Casma, Peru- Relaxing in the Tranquility of the Secluded Fishing Cove of Tortugas

Casma, Peru: The Ruins of Cerro Sechín on the Northern Coast of Peru

Views from the Ruinas de Sechín, Near Casma
Ruins of Cerro Sechín, Near Casma, Ancash, Peru

When I decided to spend a couple of weeks in Lima before moving to Chile, I knew I wanted to take advantage of my completely open schedule and sneak up the coast to Casma. I had read about the ruins at Sechín in Hugh Thomson’s fascinating book, A Sacred Landscape, and was curious about the gruesome carvings depicting beheadings, sacrifices, and soldiers. I hadn’t managed to make it there in 2013 so didn’t want to miss this opportunity to get back into the travel mode. I’d also heard that the nearby beach of Tortugas is one of the most beautiful in Peru, and decided to kill two birds with one stone.
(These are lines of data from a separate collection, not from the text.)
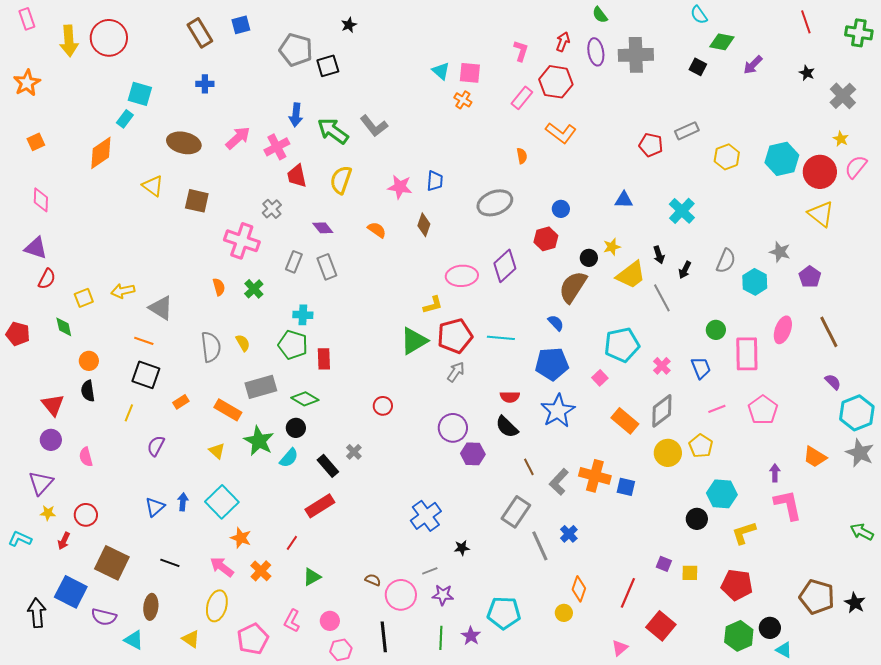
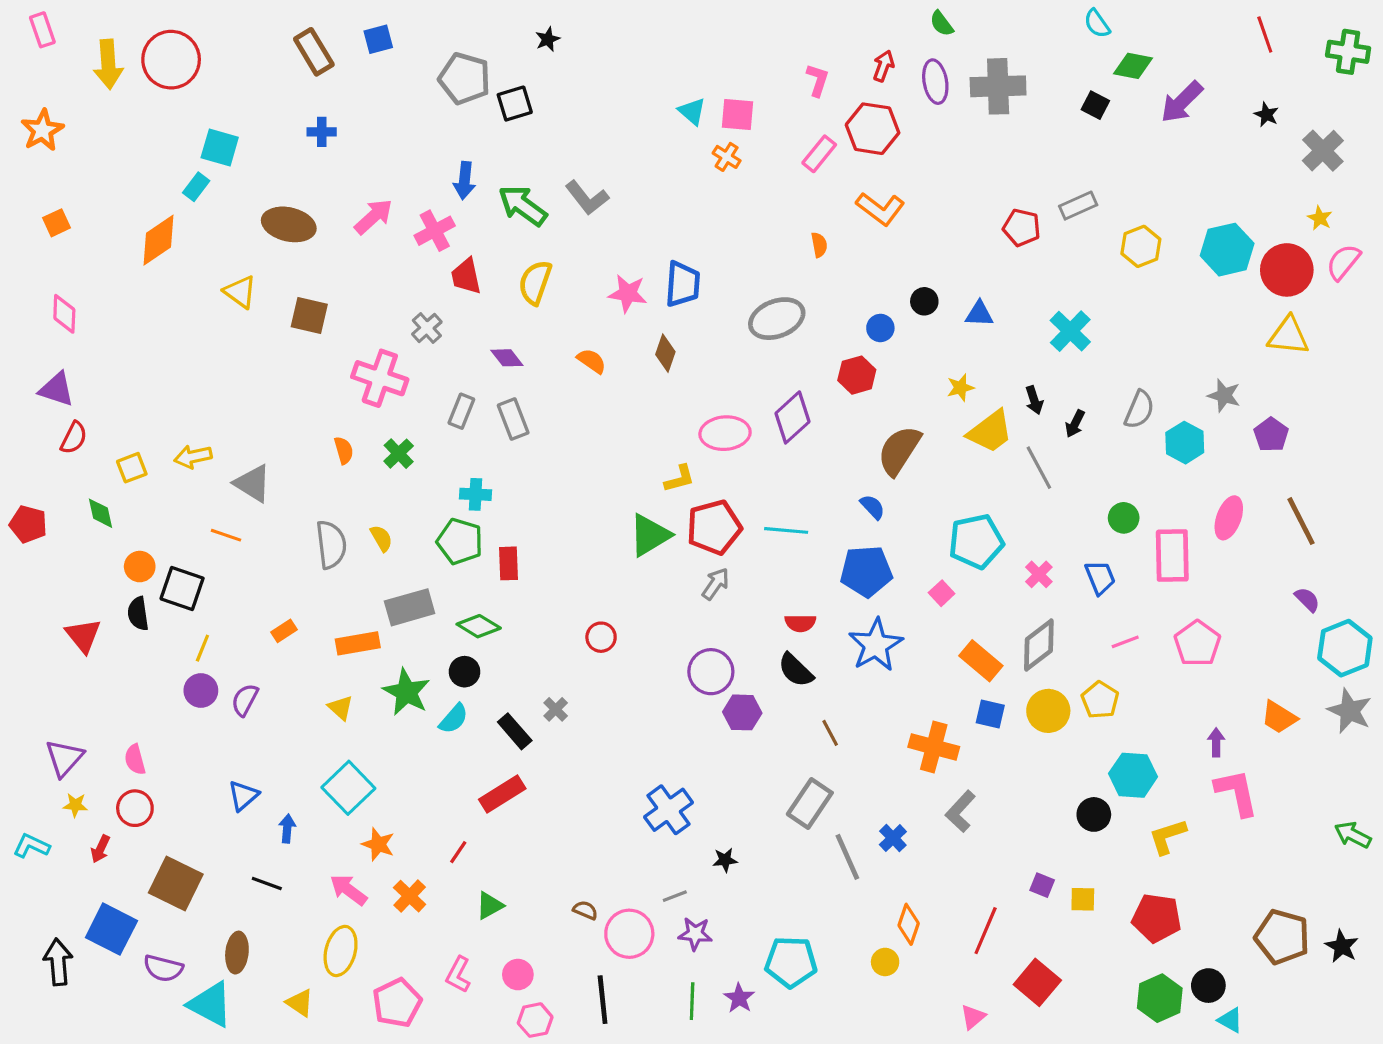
purple arrow: (753, 65) -> (1182, 102), size x1.4
blue trapezoid: (435, 181) -> (683, 284), size x1.4
yellow triangle: (821, 214) -> (1288, 336), turned -32
black circle: (589, 258) -> (924, 301), moved
black square: (146, 375) -> (182, 588), moved
orange rectangle: (228, 410) -> (358, 643), turned -40
purple circle: (51, 440) -> (201, 690), moved
pink semicircle: (86, 457) -> (135, 760), moved
gray L-shape: (559, 482) -> (960, 811), moved
blue square: (626, 487) -> (990, 714), moved
blue arrow: (183, 502) -> (287, 829), moved
cyan triangle: (134, 640) -> (210, 1004), size x1.5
Casma is located about five hours north of Lima in the province of Ancash, but it can take some work to find a bus company that actually stops in Casma rather than continuing up the coast to Trujillo or inland to Huaraz. Alternatively, there are combis that hit the major towns on the coast and you should be able to find one that heads to Casma by stopping in one of the transit towns like Supe or Barranca. (More travel information in my recommendations, below.) The ride up the Panamericana passes the entrance to Caral, and the scenery is consistent with the northern coast; the sea to one side, sandy desert hills to the other.

Views from the Ruinas de Sechín, Near Casma
Museum at the Ruins of Sechín, Ancash, Peru

It’s worth mentioning that there are three archeological sites in the area: Cerro Sechín, which is commonly referred to as as Sechín, as well as Sechín Alto and Sechín Bajo, which are being studied but are not easily visited by casual tourists.  There is also the Río Sechín, so it may help to specify “El Templo” (the Temple) or “El Museo” (the Museum) when discussing your destination.

Views from the Ruinas de Sechín, Near Casma
Archeological Relics in the Museum at Sechín, Ancash, Peru

The archeological site of Cerro Sechín is located about 6 kilometers from Casma, and the easiest way to get there is to find a mototaxi willing to take you out to the site. At the site, the friendly guards directed us to the museum, where we paid our entrance fee and toured the sparse museum containing relics gathered from the major sites located in the area.

Views from the Ruinas de Sechín, Near Casma
Landscape Around the Ruins of Sechín, Ancash, Peru

From there, we walked over to the small set of ruins, following a well constructed pathway which provides great views of the surrounding landscape. As in Trujillo and Chiclayo to the north, there are broad fields of green trees and patches of empty brown desert mountains. Taking in the scenery, I was reminded of how much I love northern Peru.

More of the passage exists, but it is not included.